Озарение высоких сердец, их светоносность, зажженная любовью, ведь началась когда-то от такого же повседневного дружелюбия. Началась эта великая сила у того единого костра, к которому сходятся путники пустыни. А разве не путники мы? Разве не обезводили все пустыни духа? Страшно остаться во тьме, безоружным, когда из черной мглы несутся вопли ненависти и взаимоудушения.
Нужен свет. Нужен священный огонь. Нужны оружия света, которые сиянием своим рассеют полчища тьмы и разложения. Первым оружием света, о котором так прекрасно сказано в заповедях всех заветов, будет именно общечеловеческое дружелюбие. Первым качеством этого дружелюбия будет непрестанное творчество, созидательный труд, который, вместо тяжких оков каждодневности, превратится в сияние творящего праздника.
Эту творящую любовь, это всеобщее дружелюбие хранят дозорные, перекликаясь в час торжественный на стенах твердынь: «Все ли здесь?», «Все ли готовы?».
Меттасутта посылает свой мудрый зов дружелюбия словами:
«Как мать, подвергая опасности жизнь свою, блюдет свое дитя единое, так пусть каждый растит дружелюбную мысль ко всему сущему.

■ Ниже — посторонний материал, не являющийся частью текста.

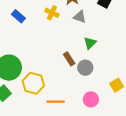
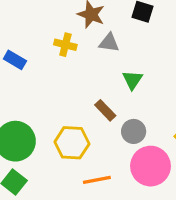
gray circle: (85, 68) -> (134, 131), moved
yellow hexagon: (33, 83) -> (72, 143), moved
pink circle: (91, 99) -> (151, 166), size x1.6

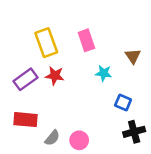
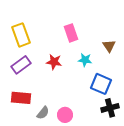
yellow rectangle: (46, 43) -> (21, 35), moved
red star: (55, 76) -> (54, 62), moved
blue square: (123, 102) -> (101, 84), size x1.5

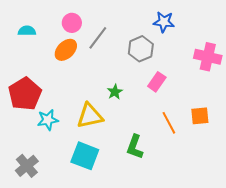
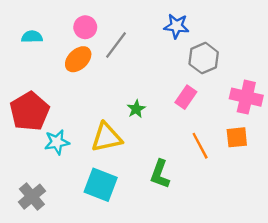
blue star: (164, 22) -> (176, 26), moved
gray hexagon: (141, 49) -> (204, 58), moved
pink cross: (208, 57) -> (246, 97), moved

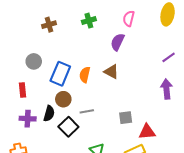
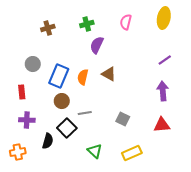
purple semicircle: (117, 42) -> (97, 45), moved
black semicircle: (49, 113) -> (48, 141), moved
gray square: (126, 118) -> (123, 119), turned 32
red triangle: (147, 132) -> (162, 125), moved

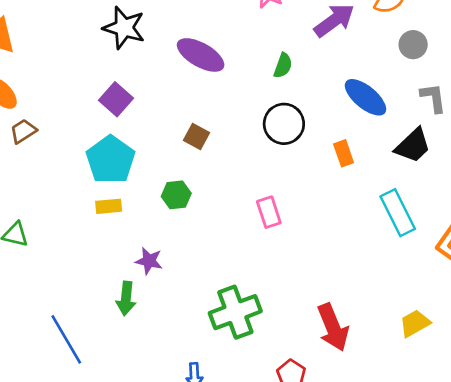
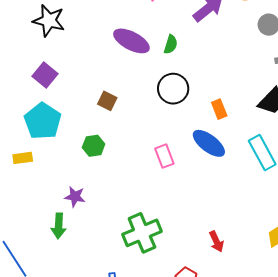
purple ellipse: (201, 55) -> (131, 41), moved
blue ellipse: (365, 97) -> (209, 143), moved
yellow rectangle: (109, 206) -> (23, 158), moved
red arrow: (333, 327) -> (216, 241), size x0.6

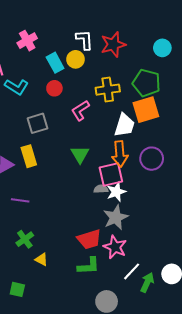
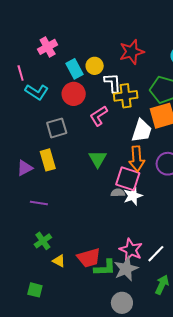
white L-shape: (84, 40) -> (113, 83), moved
red circle: (54, 88) -> (74, 94), size x1.5
pink square: (111, 174) -> (128, 179), turned 30
gray star: (116, 217) -> (126, 269), moved
red trapezoid: (89, 239) -> (89, 258), moved
white line: (132, 271) -> (156, 254), moved

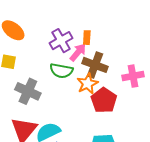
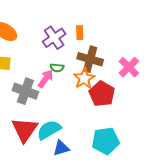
pink arrow: (78, 52) -> (46, 79), moved
green semicircle: (61, 71) -> (57, 68), size x0.6
pink cross: (133, 76) -> (129, 67), turned -30

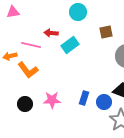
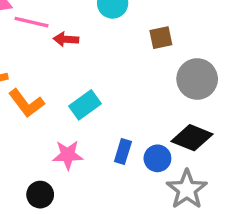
pink line: (31, 45) -> (32, 22), moved
cyan rectangle: (70, 45) -> (85, 105), moved
black circle: (25, 104) -> (40, 195), moved

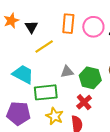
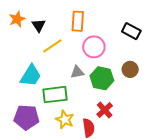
pink circle: (93, 27) -> (94, 47), moved
cyan trapezoid: (23, 74) -> (31, 76), turned 95
red cross: (84, 102) -> (105, 110), moved

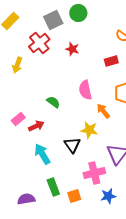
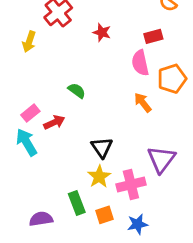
red star: (72, 49) -> (102, 32), moved
pink semicircle: (85, 90) -> (140, 63), moved
yellow star: (89, 130) -> (99, 177), moved, turned 30
cyan arrow: (42, 154) -> (26, 142), moved
blue star: (108, 196) -> (138, 224), moved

Пусть он взрастит в себе желание ко всему миру и дружелюбие и вверху, и внизу, и всюду, неограниченно, без всякой ненависти, без всякой вражды!» (Меттасутта 7,8).
Гималаи
Мера искусства
Успенский говорит:
«Впереди всех других человеческих способов проникновения в тайны природы идет искусство. Ум, оперируя с теми данными, которые он получает от органов чувств и психического аппарата, должен идти через трехмерную сферу, и не может идти иначе, точно так же, как он не может действовать иначе, как через логику. Искусство идет совсем другим путем. Оперируя с эмоциями, с настроениями, с инстинктами и с пробуждающимися интуициями, оно совершенно не стеснено пределами трехмерной сферы, совершенно не должно считаться с законами логики и сразу выводит человека в широкий мир многих измерений.
Поэтому искусство идет впереди науки, точного знания и даже впереди философии, но не служит им, не прокладывает для них путей, а идет своим путем, открывая свои горизонты... Искусство разрушает весь логический и трехмерный мир, с таким трудом созданный человеком, всю маленькую и жалкую «правду», за которую с таким отчаянием цепляется человек, боящийся без нее очутиться среди хаоса... Искусство видит мир в «астральном свете», строит свой собственный мир, совершенно аналогичный астральному миру оккультистов, и заставляет человека понимать, что этот мир совсем не похож на мир железных дорог, автомобилей и аэропланов; заставляет понимать законы этого нового мира, полного чудес, и путем постепенного ощущения и постижения этих «законов чудесного» подходит к Вечному. Искусство и все, что дает искусство, нельзя ни смерить, ни свешать. Поэзию нельзя заключить в колбу.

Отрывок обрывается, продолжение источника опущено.